In this lab, we will use MatLab to do multiple linear
regression and residual analysis.
Items that we will investigate using MatLab include:
Use the data from EXAMPLE 12.13 on page 677 in the text. The dependent variable is Carbon Monoxide (CM) content of different cigarette brands. We want to investigate the relationship of three predictor or independent variables with CM, these variables are Tar (T), Nicotine (N), and Weight (W). (see page 677 for more details).
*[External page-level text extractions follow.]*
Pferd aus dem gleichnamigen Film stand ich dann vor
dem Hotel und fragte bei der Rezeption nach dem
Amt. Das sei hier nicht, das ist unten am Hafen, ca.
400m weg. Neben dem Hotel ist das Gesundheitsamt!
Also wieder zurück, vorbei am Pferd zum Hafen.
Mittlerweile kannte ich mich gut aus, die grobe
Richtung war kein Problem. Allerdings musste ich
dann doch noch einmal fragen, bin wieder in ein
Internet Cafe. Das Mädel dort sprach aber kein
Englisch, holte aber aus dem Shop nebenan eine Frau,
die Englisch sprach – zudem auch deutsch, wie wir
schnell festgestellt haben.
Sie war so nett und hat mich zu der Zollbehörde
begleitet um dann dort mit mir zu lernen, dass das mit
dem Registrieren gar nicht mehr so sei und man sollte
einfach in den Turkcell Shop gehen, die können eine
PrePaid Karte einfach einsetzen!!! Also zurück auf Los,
Read in the data and call the first column T, the second N, third W, and the fourth column CM.
smoke = load('lab9.dat');
T = smoke(:,1);
N = smoke(:,2);
W = smoke(:,3);
X = [ones(length(smoke),1) T N W ]; % X needs to be a
% matrix with a leading
% column of ones.
CM = smoke(:,4);
Y = CM;
Let's investigate the the items above:
% The predictor variables are in the matrix X along with a column of % intercepts (1's) and the response variable (Y) is CM. % Now find the least squares regression line [b,bint,r,rint,stats] = regress(Y,X,0.05); b % = estimates for the regression coefficients
The hypothesis Ho: bi = 0, vs. Ha:bi != 0 can be tested in the same way that we tested for b1 = 0 last week (see Lab 8). What are we testing here?
Now that there are more than one predictor variables we can test the hypothesis that at least one of the coefficients b1,..., b3 is not zero. That is we test Ho: b1 = b2 = b3 = 0, vs. Ha: at least one is not zero. To perform this hypothesis test we need to look at the accompanying F-statistic and p-value recorded in stats:
stats % = R-squared, F-statistic, p-value
The multiple coefficient of determination is the R-squared in stats. What does it signify?
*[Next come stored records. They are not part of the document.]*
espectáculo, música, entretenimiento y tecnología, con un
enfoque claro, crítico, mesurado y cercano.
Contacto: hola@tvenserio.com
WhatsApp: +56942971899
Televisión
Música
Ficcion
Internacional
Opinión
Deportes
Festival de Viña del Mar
stats % = R-squared, F-statistic, p-value
Examination of the residuals can tell us whether the assumptions we make to do regression are reasonably met. Recall the assumptions:
We can use the residuals to determine if these assumptions are met. First plot the residuals against the fitted values. What types of patterns should you expect to see if the assumptions are met? What can you conclude about the propriety of using multiple regression on this dataset? We can also look at a histogram of the residuals to determine if they are normal (see Lab 2 if you don't remember how).
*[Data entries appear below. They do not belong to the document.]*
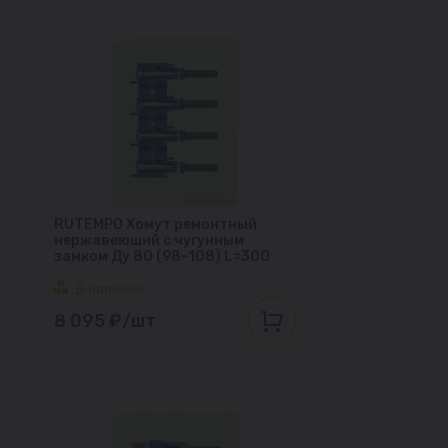
RUTEMPO Хомут ремонтный
нержавеющий с чугунным
замком Ду 80 (98-108) L=300
В наличии
8 095 ₽/шт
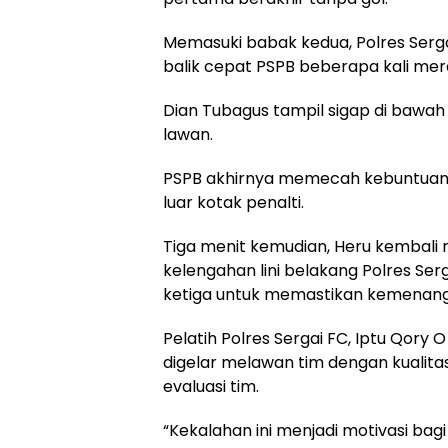
Memasuki babak kedua, Polres Serg
balik cepat PSPB beberapa kali mer
Dian Tubagus tampil sigap di bawa
lawan.
PSPB akhirnya memecah kebuntuan 
luar kotak penalti.
Tiga menit kemudian, Heru kembal
kelengahan lini belakang Polres Se
ketiga untuk memastikan kemenang
Pelatih Polres Sergai FC, Iptu Qory 
digelar melawan tim dengan kualita
evaluasi tim.
“Kekalahan ini menjadi motivasi ba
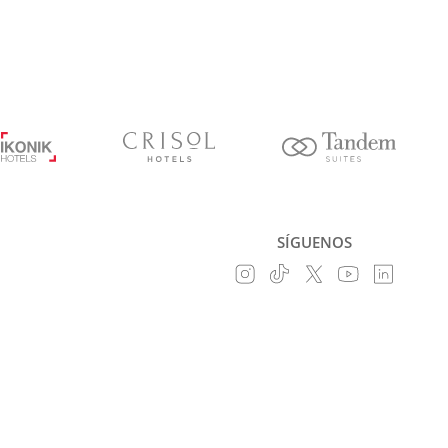
SÍGUENOS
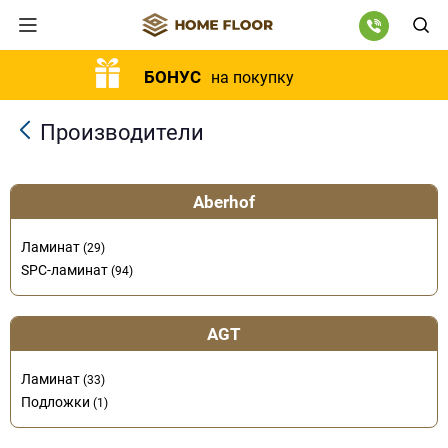
БОНУС
на покупку
Производители
Aberhof
Ламинат
(29)
SPC-ламинат
(94)
AGT
Ламинат
(33)
Подложки
(1)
plot(X*b,r,'.') %add appropriate title and labels, etc.
You can get a pretty good idea of whether a variable should be included in the model by looking at the residuals vs. predictor variable.
plot(T,r,'.') % OR plot(N,r,'.') % OR plot(W,r,'.')
Do any of these independent variables look like they should not be included as linear terms? If you don't know what to look for consult chapter 12 in the book.